Similarly, a study was conducted to investigate the on/off latency in PWM nozzles and determine the effect of active nozzles on spray fan pattern latency and flow characteristics to simulate dynamic spray coverage. A 20 ms delay in nozzle pressure development during each cycle was reported, irrespective of the number of nozzles activated. Moreover, the spray coverage was found within ±10% of the target rate for each PWM duty cycle most of the time [63]. The application of PWM can be found in various crops such as apples [49], vines [64], and Palmer amaranth [65]. However, minimal studies about the application of PWM have been found for row crops such as cotton.

Boatwright et al. reported that intelligent spraying technology have higher efficiency in controlling disease and pests with reduced spray volume and drift in peach orchards compared to conventional air blast systems [66]. Likewise, Chen et al. used drones equipped with sensors and multispectral cameras to generate a defoliation prescription map using RGB and multispectral images [56]. The spectral indices and cotton defoliation rate has strong correlation. Thus, their work highlighted the application of UAV remote sensing for cotton defoliation. Based on the review mentioned above, the large number of works has been conducted on conventional boom sprayer and UAV spraying; however, very limited study has been conducted on application of unmanned ground vehicle together with pulse width modulation technology for cotton defoliation.

1.6. Defoliation Time

The timing of the defoliant application plays a significant role in cotton yield because premature defoliation reduces yield and late defoliation can deteriorate fiber quality due to bad weather [34]. Gormus et al. concluded that early application of defoliants significantly reduces seed cotton yield, boll number per plant, micronaire, and fiber length [67]. Various methods have been used to determine the time of defoliants application on cotton. Traditionally, counting nodes above the cracked boll (NACB), and calculating the percentage of the open boll methods were used which are more subjective and may differ according to growers’ perception and observation. Generally, when 50–60% boll is open, and NACB is less than or equal to four, is considered safe for defoliation [34].

Early application of defoliant (prior to 60% open boll) found to decrease yield and fiber quality thus Snipes and Baskin suggested to apply defoliant when 60% of boll are open [68]. However, it is important to consider variety of cultivated cotton as cultivar effect can be significant and the timing can be different for different cultivar [69].
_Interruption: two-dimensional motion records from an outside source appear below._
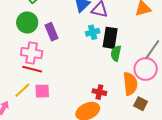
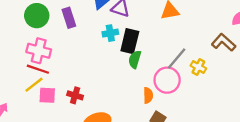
purple rectangle: (51, 32) -> (69, 18), moved
orange semicircle: (130, 84) -> (148, 95), size x0.6
yellow line: (22, 90) -> (34, 85), moved
red cross: (99, 92) -> (75, 95), moved

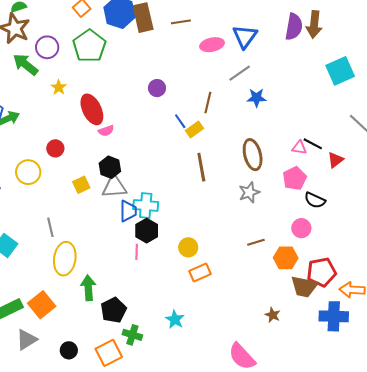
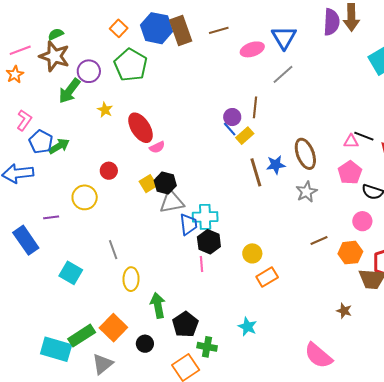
green arrow: (26, 64) -> (69, 91), turned -84
purple circle: (157, 88) -> (232, 117), moved
blue star: (257, 98) -> (276, 165), moved
yellow square: (81, 185) -> (148, 184), moved
yellow ellipse: (65, 259) -> (131, 279), size x0.7
black circle: (69, 350) -> (145, 344), moved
However, there are no clear-cut guidelines for the perfect timing of defoliants application. Some literature mentioned COTMAN concept to determine the timing of defoliation. COTMAN is a cotton management software program developed on concept of cotton plant growth and development. At first the concept of COTMAN was used to measure node above white flower (NAWF) for management of insect. Later, this concept adopted for defoliation. When NAWF is equal to 5 it is considered as physiological cutout [70].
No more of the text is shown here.